I Can Smell You from Here


I’ve been a little disappointed in winter this year in Southern Indiana. The mostly mild weather has left me feeling a little cheated. The lack of snow days makes it difficult for me to accept that Spring is sneaking up on its little lamb-legs when March forgot to roar at all this year.

I realize many of you are thankful for this same weather that I’m lamenting so I’m happy for you in your mildness. But I love the changing of the seasons. I want distinction. I want wide ranging weather changes. I want to know that a season means business when it arrives and I want it to go out kicking, fighting its passing.

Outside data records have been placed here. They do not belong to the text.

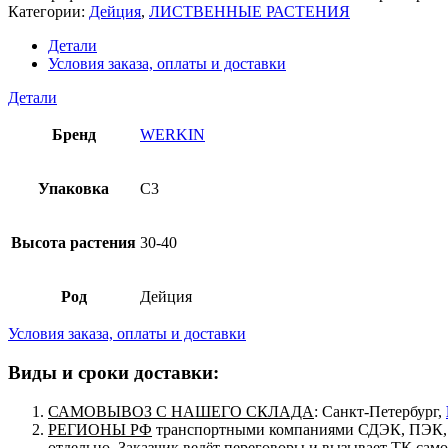
Категории:
Дейция
,
ЛИСТВЕННЫЕ РАСТЕНИЯ
Детали
Условия заказа, оплаты и доставки
Детали
Бренд
WERKIN
Упаковка
C3
Высота растения
30-40
Род
Дейция
Условия заказа, оплаты и доставки
Виды и сроки доставки:
САМОВЫВОЗ С НАШЕГО СКЛАДА
: Санкт-Петербург,
РЕГИОНЫ РФ
транспортными компаниями СДЭК, ПЭК, п
отдельно. Заказчик ведёт переговоры и вызывает ТК сам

Now, I admit Spring is a tough one. It’s subtle. It’s unassuming. Without warning you’ll step out into the crisp, cold air of a morning and notice the tulips poking through the dirt of the flower bed. Or you’ll pull into the drive way on a certain evening, step from the car, and be caught by that one scent that can only mean Spring.

A grill. Someone has lit a grill. Someone is cooking on that grill. Someone who hasn’t invited me to come sample what’s on their grill. The smell of the grill wafting through the neighborhood is both frustrating and a little intoxicating. Don’t pretend not to know what I’m talking about. All of us have stood in place, breathing deeply the grill scent, and wondering which of your neighbors is the culprit.

So I may not know who the ‘someone’ is but I surely know what they’re up to. The aroma gives them away. A simple scent from an unknown grill still gives me a picture of what the griller is like; standing there hungry, hamburger flipper at the ready.

This aroma of Spring always turns my heart to pondering life. I wonder about purpose and responsibilities. I think on friends and influence, on children and old age. What kind of message is my life sending out? What lingering scent do I leave on the people I touch?

You can often discern where someone has been recently by the scent of their clothing: a certain restaurant, in a home with a fireplace, perhaps near a grill. But I’ve decided the same discernment can be made of people’s lives. We smell of the relationships we have and we give hints of our lives by the aroma of our influence.

For instance, I have many good friends who have never met my dad. I must tell you that my dad is very much a man worth meeting and getting to know. But due to circumstances and busy lives, many friends I’ve made in adulthood have never had the good fortune of meeting my dad. But that doesn’t mean they don’t know him.

You see, I believe they know my dad because they know me. He helped form me and he aided in shaping my personality and values. If you’re even half way bright, it wouldn’t take you long to get a good picture of my father from what I’m like. His scent and influence guide me daily. The aroma of my dad’s life floats across the neighborhood of years and you can know what he’s like even without knowing him.

With that in mind, I must pause to be insightful enough to wonder what aroma my life is giving off. We live in a small town and it’s easy for a lot of people to know of you without actually knowing you personally. And I wonder what those people think of me. Better yet, I wonder how those people are being influenced in a positive way by the fact I live in this neighborhood of a town we call home.

If you know my friends, you should know me. I should leave a mark on their lives. They should smell of my presence. And my children will grow to bear some of my thoughts and they will be products of my attitudes and convictions. When you get to know them, you’ll get to know me.

So how is your influence, how are your attitudes affecting your neighborhood? Are you helping to improve the lives of your friends and family so they can go help others? How are we doing taking care of the less fortunate people we encounter so when people see them with a little hope in their eyes, they can sense your scent?

I’m not trying to convince you to be someone recognized as being good. I’m not even trying to convince you to be someone worth knowing. What I want is for you to be such an underlying source of strength and encouragement that the people you know are more worth knowing because of you.

I want your influence to float across my path even though I’ve never met you. I want to stand in my drive way chatting with a mutual friend in whose eyes I see a little more hope because they know you. And when I smell the grills this Spring, I’ll think of you. And I hope you’ll think of me.